━━ SUPPLIED MATERIAL
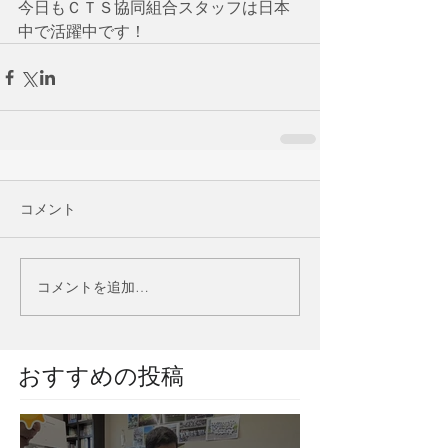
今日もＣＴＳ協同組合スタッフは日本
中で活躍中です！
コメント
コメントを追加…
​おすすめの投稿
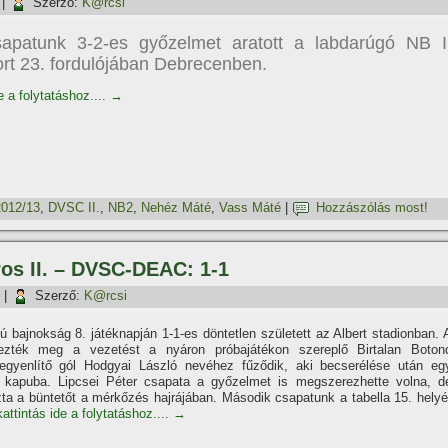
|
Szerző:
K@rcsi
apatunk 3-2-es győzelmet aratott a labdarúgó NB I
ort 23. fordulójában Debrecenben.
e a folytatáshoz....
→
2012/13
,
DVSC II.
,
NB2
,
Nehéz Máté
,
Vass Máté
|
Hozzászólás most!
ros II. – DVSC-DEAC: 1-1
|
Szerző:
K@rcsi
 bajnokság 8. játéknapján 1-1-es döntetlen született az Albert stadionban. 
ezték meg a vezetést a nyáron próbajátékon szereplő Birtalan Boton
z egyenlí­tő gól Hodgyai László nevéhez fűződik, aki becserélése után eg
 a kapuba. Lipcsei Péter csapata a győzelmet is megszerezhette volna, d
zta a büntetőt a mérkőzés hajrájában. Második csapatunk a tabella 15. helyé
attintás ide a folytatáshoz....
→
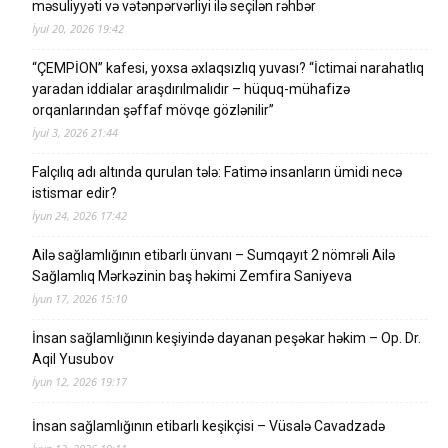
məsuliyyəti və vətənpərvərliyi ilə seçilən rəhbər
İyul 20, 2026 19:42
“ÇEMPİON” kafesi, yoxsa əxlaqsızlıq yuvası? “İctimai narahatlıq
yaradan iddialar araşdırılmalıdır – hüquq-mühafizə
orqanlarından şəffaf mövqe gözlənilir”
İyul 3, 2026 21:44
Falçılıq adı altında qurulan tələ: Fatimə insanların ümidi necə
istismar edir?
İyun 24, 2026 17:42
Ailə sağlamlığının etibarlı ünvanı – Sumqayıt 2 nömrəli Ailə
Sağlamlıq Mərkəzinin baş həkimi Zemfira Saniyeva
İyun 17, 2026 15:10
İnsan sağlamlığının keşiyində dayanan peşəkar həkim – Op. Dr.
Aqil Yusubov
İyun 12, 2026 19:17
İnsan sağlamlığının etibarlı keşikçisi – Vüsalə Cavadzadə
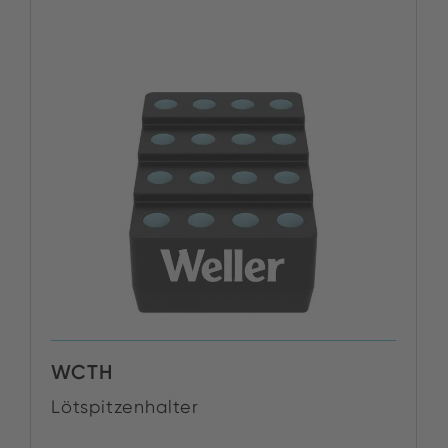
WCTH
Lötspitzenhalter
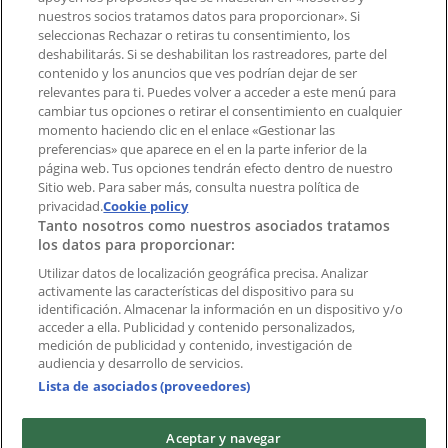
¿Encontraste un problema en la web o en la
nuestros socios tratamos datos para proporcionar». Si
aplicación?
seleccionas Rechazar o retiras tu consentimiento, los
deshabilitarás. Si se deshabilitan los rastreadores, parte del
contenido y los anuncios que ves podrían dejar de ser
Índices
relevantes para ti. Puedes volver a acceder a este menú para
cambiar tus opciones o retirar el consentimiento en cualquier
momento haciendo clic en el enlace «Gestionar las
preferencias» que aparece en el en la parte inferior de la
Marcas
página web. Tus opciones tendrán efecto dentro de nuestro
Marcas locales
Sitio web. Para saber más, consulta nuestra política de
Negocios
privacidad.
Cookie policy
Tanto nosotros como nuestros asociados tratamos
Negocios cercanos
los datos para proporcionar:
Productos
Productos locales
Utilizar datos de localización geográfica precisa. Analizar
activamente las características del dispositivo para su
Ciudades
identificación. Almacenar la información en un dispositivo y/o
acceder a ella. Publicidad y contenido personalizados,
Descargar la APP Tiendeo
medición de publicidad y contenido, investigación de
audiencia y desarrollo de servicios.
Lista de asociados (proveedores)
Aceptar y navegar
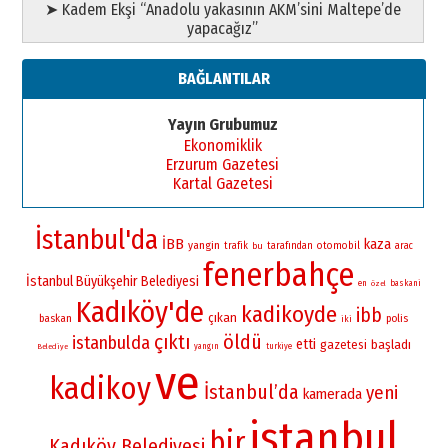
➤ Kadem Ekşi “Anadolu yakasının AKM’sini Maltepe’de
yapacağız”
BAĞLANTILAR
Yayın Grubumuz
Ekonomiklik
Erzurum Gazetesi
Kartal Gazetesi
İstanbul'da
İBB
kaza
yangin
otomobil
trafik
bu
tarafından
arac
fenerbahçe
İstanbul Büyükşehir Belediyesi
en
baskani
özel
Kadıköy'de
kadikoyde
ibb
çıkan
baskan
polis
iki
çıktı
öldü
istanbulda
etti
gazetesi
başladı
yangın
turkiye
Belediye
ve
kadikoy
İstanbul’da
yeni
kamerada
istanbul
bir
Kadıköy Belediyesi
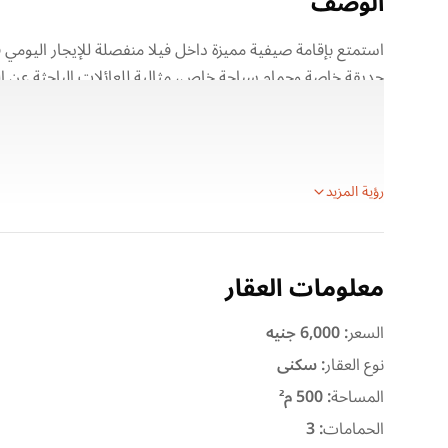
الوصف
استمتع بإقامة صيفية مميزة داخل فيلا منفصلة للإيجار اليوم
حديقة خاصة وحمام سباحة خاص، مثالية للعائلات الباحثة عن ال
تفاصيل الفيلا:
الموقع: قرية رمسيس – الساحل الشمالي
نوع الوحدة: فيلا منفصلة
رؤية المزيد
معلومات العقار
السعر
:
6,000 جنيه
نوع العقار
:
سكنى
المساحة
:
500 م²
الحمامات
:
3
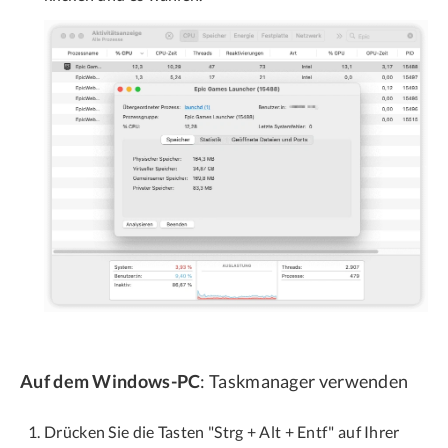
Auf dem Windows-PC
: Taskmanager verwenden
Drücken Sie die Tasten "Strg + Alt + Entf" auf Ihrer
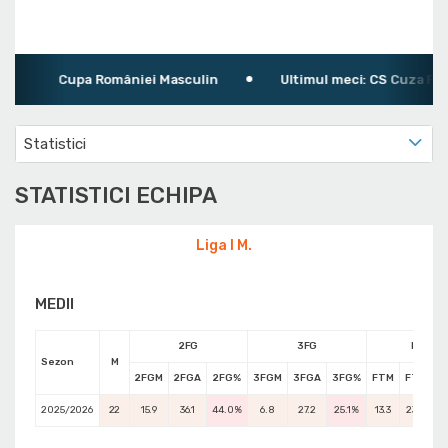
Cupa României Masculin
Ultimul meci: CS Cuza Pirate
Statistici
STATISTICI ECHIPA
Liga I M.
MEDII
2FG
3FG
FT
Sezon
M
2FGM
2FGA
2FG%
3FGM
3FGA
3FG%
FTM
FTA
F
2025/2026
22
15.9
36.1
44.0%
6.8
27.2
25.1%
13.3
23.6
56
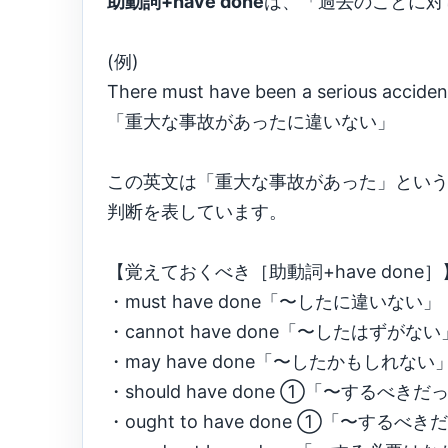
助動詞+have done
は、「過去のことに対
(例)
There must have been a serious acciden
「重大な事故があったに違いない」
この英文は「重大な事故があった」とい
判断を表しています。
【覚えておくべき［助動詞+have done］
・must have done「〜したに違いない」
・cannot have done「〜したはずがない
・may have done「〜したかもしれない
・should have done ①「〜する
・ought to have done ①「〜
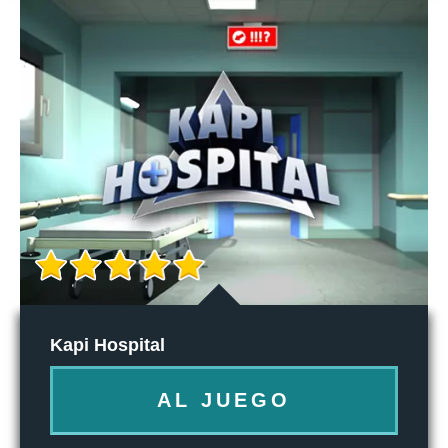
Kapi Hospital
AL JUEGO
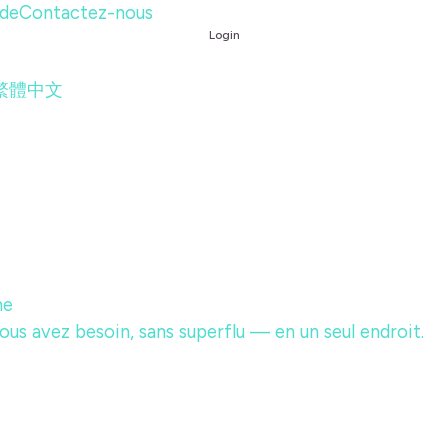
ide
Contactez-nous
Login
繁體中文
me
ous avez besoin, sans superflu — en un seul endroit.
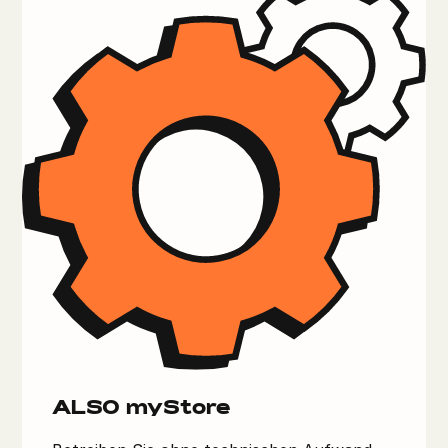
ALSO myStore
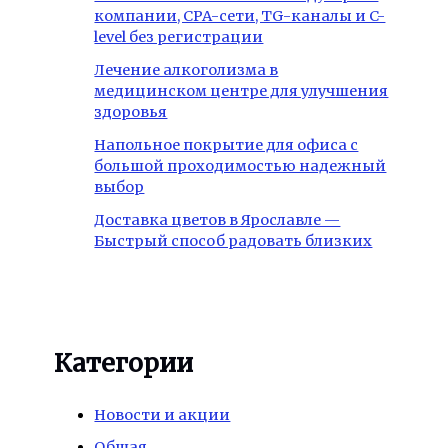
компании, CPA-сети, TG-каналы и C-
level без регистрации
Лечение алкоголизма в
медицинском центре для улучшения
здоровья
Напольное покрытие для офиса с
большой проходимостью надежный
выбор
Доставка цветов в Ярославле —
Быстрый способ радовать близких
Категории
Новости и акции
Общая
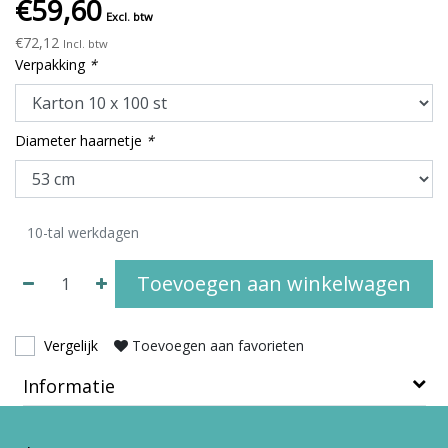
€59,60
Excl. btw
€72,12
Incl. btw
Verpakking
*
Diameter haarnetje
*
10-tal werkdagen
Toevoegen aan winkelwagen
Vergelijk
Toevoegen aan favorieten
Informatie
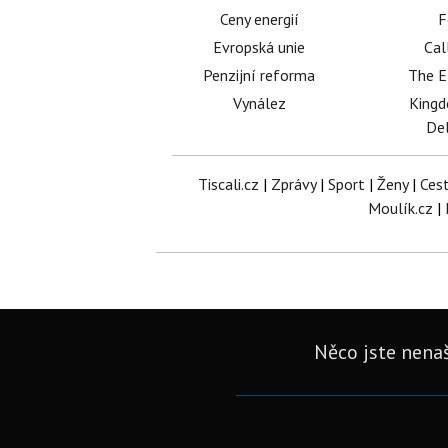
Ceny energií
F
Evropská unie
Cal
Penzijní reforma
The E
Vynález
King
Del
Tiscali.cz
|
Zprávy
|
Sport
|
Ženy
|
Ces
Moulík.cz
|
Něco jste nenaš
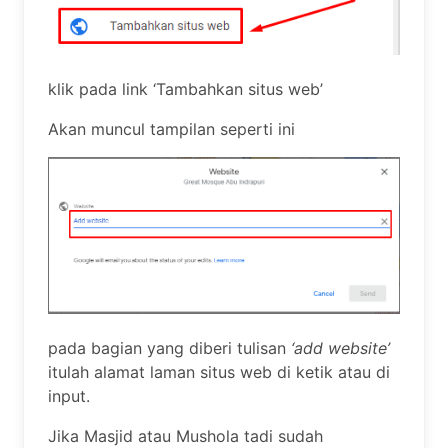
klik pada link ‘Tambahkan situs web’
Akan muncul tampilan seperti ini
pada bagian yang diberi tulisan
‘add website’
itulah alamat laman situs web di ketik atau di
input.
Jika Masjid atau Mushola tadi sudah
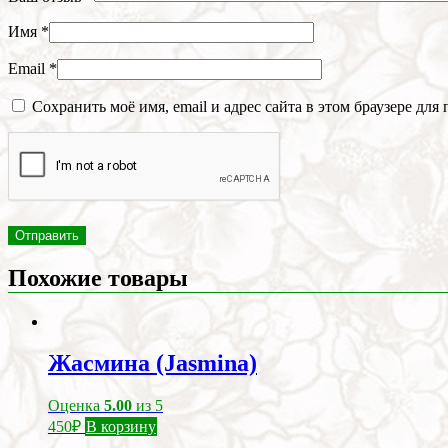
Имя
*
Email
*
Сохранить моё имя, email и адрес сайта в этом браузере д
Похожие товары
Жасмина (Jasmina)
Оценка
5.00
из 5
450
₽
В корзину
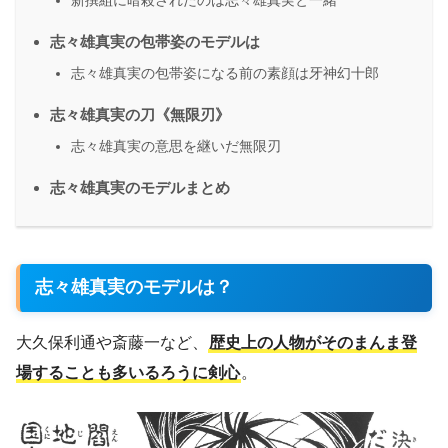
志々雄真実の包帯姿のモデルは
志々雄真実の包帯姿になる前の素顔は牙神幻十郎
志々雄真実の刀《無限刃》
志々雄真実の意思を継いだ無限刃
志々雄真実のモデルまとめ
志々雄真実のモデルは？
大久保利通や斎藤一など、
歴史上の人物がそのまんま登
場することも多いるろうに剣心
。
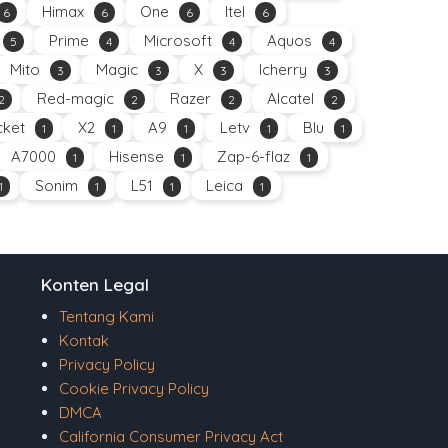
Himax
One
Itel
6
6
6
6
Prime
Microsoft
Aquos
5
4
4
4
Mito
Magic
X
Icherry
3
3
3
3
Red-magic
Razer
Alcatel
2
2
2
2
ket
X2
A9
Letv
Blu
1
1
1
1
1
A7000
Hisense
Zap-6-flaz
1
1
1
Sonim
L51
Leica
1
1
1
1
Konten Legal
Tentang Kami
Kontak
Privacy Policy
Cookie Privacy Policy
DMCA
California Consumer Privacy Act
━━━━
PROBLEM DETAILS »
Any picture in the material is to be dropped; the rest is repeated exactly.

WRITTEN REPLY »
今日もＣＴＳ協同組合スタッフは日本
中で活躍中です！
コメント
コメントを追加…
​おすすめの投稿
|
Szerző:
K@rcsi
apatunk 3-2-es győzelmet aratott a labdarúgó NB I
ort 23. fordulójában Debrecenben.
e a folytatáshoz....
→
2012/13
,
DVSC II.
,
NB2
,
Nehéz Máté
,
Vass Máté
|
Hozzászólás most!
ros II. – DVSC-DEAC: 1-1
|
Szerző:
K@rcsi
 bajnokság 8. játéknapján 1-1-es döntetlen született az Albert stadionban. 
ezték meg a vezetést a nyáron próbajátékon szereplő Birtalan Boton
z egyenlí­tő gól Hodgyai László nevéhez fűződik, aki becserélése után eg
 a kapuba. Lipcsei Péter csapata a győzelmet is megszerezhette volna, d
zta a büntetőt a mérkőzés hajrájában. Második csapatunk a tabella 15. helyé
attintás ide a folytatáshoz....
→
məsuliyyəti və vətənpərvərliyi ilə seçilən rəhbər
İyul 20, 2026 19:42
“ÇEMPİON” kafesi, yoxsa əxlaqsızlıq yuvası? “İctimai narahatlıq
yaradan iddialar araşdırılmalıdır – hüquq-mühafizə
orqanlarından şəffaf mövqe gözlənilir”
İyul 3, 2026 21:44
Falçılıq adı altında qurulan tələ: Fatimə insanların ümidi necə
istismar edir?
İyun 24, 2026 17:42
Ailə sağlamlığının etibarlı ünvanı – Sumqayıt 2 nömrəli Ailə
Sağlamlıq Mərkəzinin baş həkimi Zemfira Saniyeva
İyun 17, 2026 15:10
İnsan sağlamlığının keşiyində dayanan peşəkar həkim – Op. Dr.
Aqil Yusubov
İyun 12, 2026 19:17
İnsan sağlamlığının etibarlı keşikçisi – Vüsalə Cavadzadə
WCTH
Lötspitzenhalter
¿Encontraste un problema en la web o en la
nuestros socios tratamos datos para proporcionar». Si
aplicación?
seleccionas Rechazar o retiras tu consentimiento, los
deshabilitarás. Si se deshabilitan los rastreadores, parte del
contenido y los anuncios que ves podrían dejar de ser
Índices
relevantes para ti. Puedes volver a acceder a este menú para
cambiar tus opciones o retirar el consentimiento en cualquier
momento haciendo clic en el enlace «Gestionar las
preferencias» que aparece en el en la parte inferior de la
Marcas
página web. Tus opciones tendrán efecto dentro de nuestro
Marcas locales
Sitio web. Para saber más, consulta nuestra política de
Negocios
privacidad.
Cookie policy
Tanto nosotros como nuestros asociados tratamos
Negocios cercanos
los datos para proporcionar:
Productos
Productos locales
Utilizar datos de localización geográfica precisa. Analizar
activamente las características del dispositivo para su
Ciudades
identificación. Almacenar la información en un dispositivo y/o
acceder a ella. Publicidad y contenido personalizados,
Descargar la APP Tiendeo
medición de publicidad y contenido, investigación de
audiencia y desarrollo de servicios.
Lista de asociados (proveedores)
Aceptar y navegar
➤ Kadem Ekşi “Anadolu yakasının AKM’sini Maltepe’de
yapacağız”
BAĞLANTILAR
Yayın Grubumuz
Ekonomiklik
Erzurum Gazetesi
Kartal Gazetesi
İstanbul'da
İBB
kaza
yangin
otomobil
trafik
bu
tarafından
arac
fenerbahçe
İstanbul Büyükşehir Belediyesi
en
baskani
özel
Kadıköy'de
kadikoyde
ibb
çıkan
baskan
polis
iki
çıktı
öldü
istanbulda
etti
gazetesi
başladı
yangın
turkiye
Belediye
ve
kadikoy
İstanbul’da
yeni
kamerada
istanbul
bir
Kadıköy Belediyesi
الوصف
استمتع بإقامة صيفية مميزة داخل فيلا منفصلة للإيجار اليوم
حديقة خاصة وحمام سباحة خاص، مثالية للعائلات الباحثة عن ال
تفاصيل الفيلا:
الموقع: قرية رمسيس – الساحل الشمالي
نوع الوحدة: فيلا منفصلة
رؤية المزيد
معلومات العقار
السعر
:
6,000 جنيه
نوع العقار
:
سكنى
المساحة
:
500 م²
الحمامات
:
3
Auf dem Windows-PC
: Taskmanager verwenden
Drücken Sie die Tasten "Strg + Alt + Entf" auf Ihrer
Cupa României Masculin
Ultimul meci: CS Cuza Pirate
Statistici
STATISTICI ECHIPA
Liga I M.
MEDII
2FG
3FG
FT
Sezon
M
2FGM
2FGA
2FG%
3FGM
3FGA
3FG%
FTM
FTA
F
2025/2026
22
15.9
36.1
44.0%
6.8
27.2
25.1%
13.3
23.6
56
助動詞+have done
は、「過去のことに対
(例)
There must have been a serious acciden
「重大な事故があったに違いない」
この英文は「重大な事故があった」とい
判断を表しています。
【覚えておくべき［助動詞+have done］
・must have done「〜したに違いない」
・cannot have done「〜したはずがない
・may have done「〜したかもしれない
・should have done ①「〜する
・ought to have done ①「〜
Kapi Hospital
AL JUEGO
ide
Contactez-nous
Login
繁體中文
me
ous avez besoin, sans superflu — en un seul endroit.
ALSO myStore
компании, CPA-сети, TG-каналы и C-
level без регистрации
Лечение алкоголизма в
медицинском центре для улучшения
здоровья
Напольное покрытие для офиса с
большой проходимостью надежный
выбор
Доставка цветов в Ярославле —
Быстрый способ радовать близких
Категории
Новости и акции
Общая
€59,60
Excl. btw
€72,12
Incl. btw
Verpakking
*
Diameter haarnetje
*
10-tal werkdagen
Toevoegen aan winkelwagen
Vergelijk
Toevoegen aan favorieten
Informatie
Ceny energií
F
Evropská unie
Cal
Penzijní reforma
The E
Vynález
King
Del
Tiscali.cz
|
Zprávy
|
Sport
|
Ženy
|
Ces
Moulík.cz
|
Něco jste nenaš
klik pada link ‘Tambahkan situs web’
Akan muncul tampilan seperti ini
pada bagian yang diberi tulisan
‘add website’
itulah alamat laman situs web di ketik atau di
input.
Jika Masjid atau Mushola tadi sudah
Имя
*
Email
*
Сохранить моё имя, email и адрес сайта в этом браузере д
Похожие товары
Жасмина (Jasmina)
Оценка
5.00
из 5
450
₽
В корзину
志々雄真実の包帯姿のモデルは
志々雄真実の包帯姿になる前の素顔は牙神幻十郎
志々雄真実の刀《無限刃》
志々雄真実の意思を継いだ無限刃
志々雄真実のモデルまとめ
志々雄真実のモデルは？
大久保利通や斎藤一など、
歴史上の人物がそのまんま登
場することも多いるろうに剣心
。
Himax
One
Itel
6
6
6
6
Prime
Microsoft
Aquos
5
4
4
4
Mito
Magic
X
Icherry
3
3
3
3
Red-magic
Razer
Alcatel
2
2
2
2
ket
X2
A9
Letv
Blu
1
1
1
1
1
A7000
Hisense
Zap-6-flaz
1
1
1
Sonim
L51
Leica
1
1
1
1
Konten Legal
Tentang Kami
Kontak
Privacy Policy
Cookie Privacy Policy
DMCA
California Consumer Privacy Act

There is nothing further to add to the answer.